De las entregas a la voluptuosidad precoz, nos llega de Apollinaire aquel panegírico de “hundir el chafalote en el fundamento”. Francisco Delicado (1480-1534) describe nada melindroso:
“La chica sintió el hierro y en seguida
empezaron las fuertes convulsiones,
al verse en otros brazos oprimida
y rozándola el culo los cojones;
llegó un momento en que se vio perdida
porque el semen brotaba a borbotones
y dando un bote, de su honor en mengua,
cruzó las piernas y le dio la lengua.”
De José Vargas Ponce (1760-1821), la humana declaración:
“Joderá el género humano
mientras haya pija y coño,
en primavera, en otoño,
en invierno y en verano.
Querer quitarlo es en vano
no por fuerza ni consejo,
pues si está cerca el pendejo
y la polla se endereza
puede más Naturaleza
que no el Testamento Viejo.
Desde el Rey hasta el gañán,
de la Infanta a la pastora,
y desde Adán hasta ahora
han jodido y joderán.
Tan emperrados están
en este dulce embeleso,
que aunque gritéis  que es exceso,
que hay Dios, y diablo y castigo,
de todo se les da un higo,
y el bolo tieso que tieso.”
Aparte del mordaz y ácido Quevedo, y del menos cáustico Góngora, está la sodomía de Catulo y Pietro Aretino, y la gallardía de nuestros Conde de Villamediana, Félix María de Samaniego, Nicolás Fernández de Moratín (Moratín padre), Ventura de la Vega y José de Espronceda.

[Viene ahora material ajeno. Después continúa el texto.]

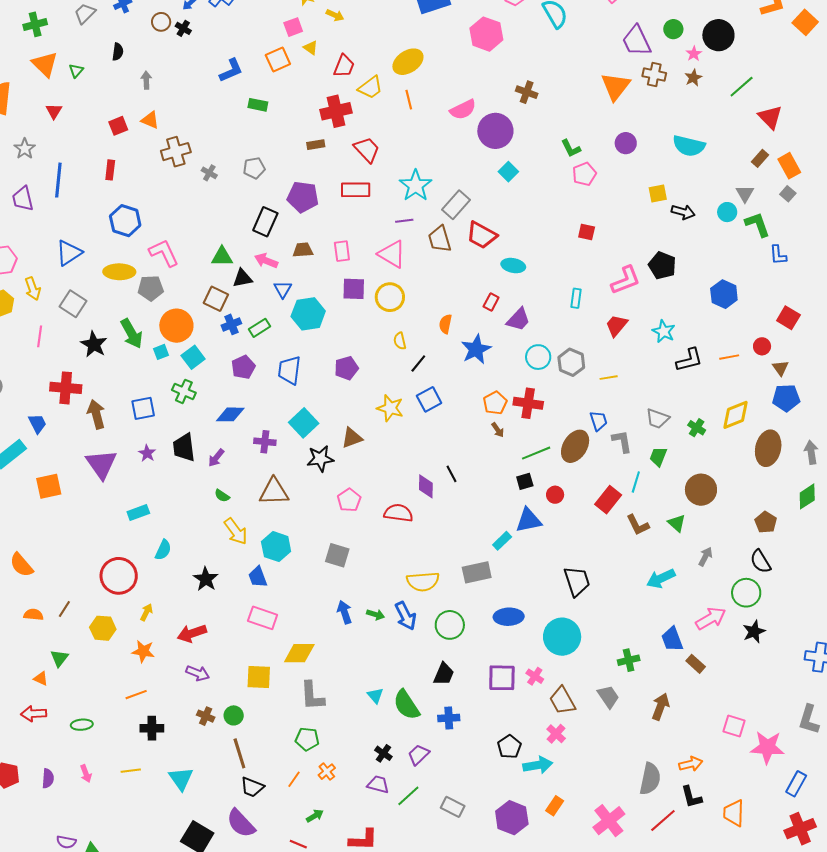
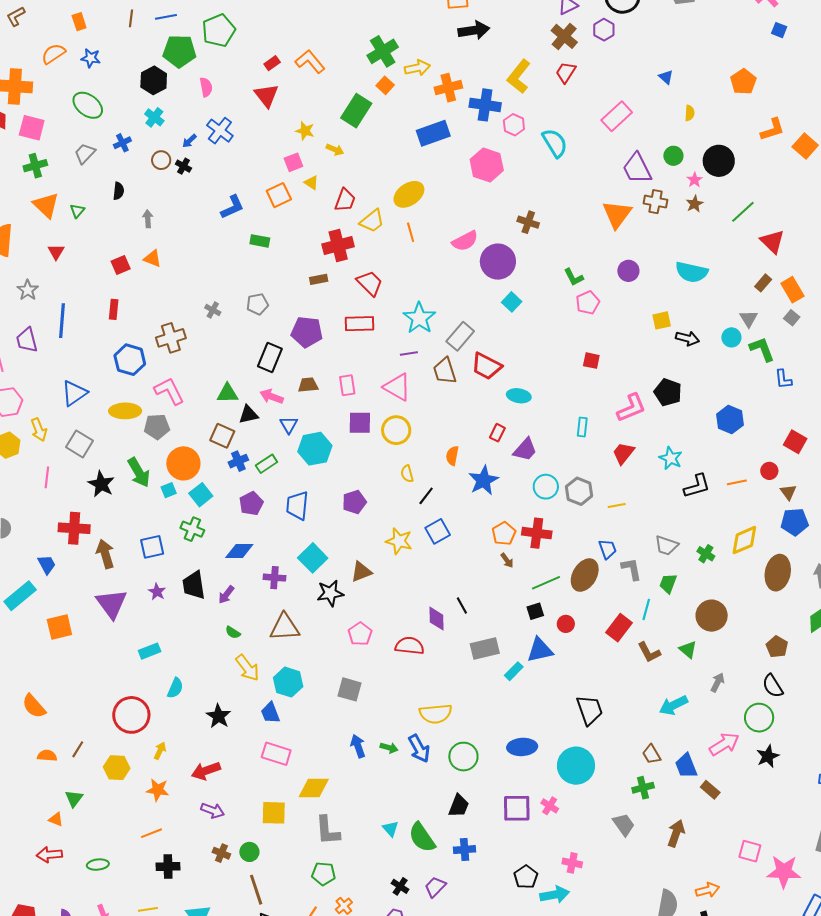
brown cross: (176, 152) -> (171, 338), moved
gray rectangle: (477, 572) -> (485, 648), moved
brown trapezoid: (562, 701) -> (652, 754), moved, size x0.7
pink cross: (556, 734) -> (572, 863), turned -30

El Conde se refiere al lindo refugio del placer femenino como una “perla” en esta letrilla sarcástica:
“Las Perlas van desterradas,
y no por culpas secretas,
porque no eran perlas netas,
sino perlas horadadas.”
Samaniego entona:
“Allá en tiempos pasados
salieron desterrados
de la Grecia los dioses inmortales.
Un asilo buscaban,
cuando en nuestro hemisferio se fundaban
diversas religiones monacales,
y entre ellas, por gozar la vita bona,
se refugió el dios Príapo en persona.
De esta deidad potente el atributo
con que hace cunda el genitario fruto,
es que todo varón que esté a su vista
siempre tenga la porra tiesa y lista.”
Mal puede esgrimirla así el prófugo del vergel de amor, como cuenta Ventura de la Vega (1807-1865):
“Esto le aconteció un día
al teniente Paja-larga,
que teniendo a su patrona,
ya preparada en la cama,
el toque de la corneta
de sus brazos le separa,
y no tuvo otro desquite
que hacerse después la paja.”
El propio Ventura se aventura a advertir:
“No os descuidéis, mujeres,
que la ocasión es calva,
abrid las piernas antes
que el hombre se distraiga.
Si no, ya veis qué pronto
gasta en puñetas vanas
todas las municiones
que tiene la canana.”
Los frailes, que fueron quizá antes cocineros, no se libran de la ironía de los irreverentes autores. Otra de Samaniego, que a propósito de cierto franciscano que fue a consolar a mujer casada, entona: “Luego que con la ninfa se halló a solas/ se quitó el reverendo los calzones/ y, con el taco libre de prisiones,/ la hizo, sin más ni más, tres carambolas.”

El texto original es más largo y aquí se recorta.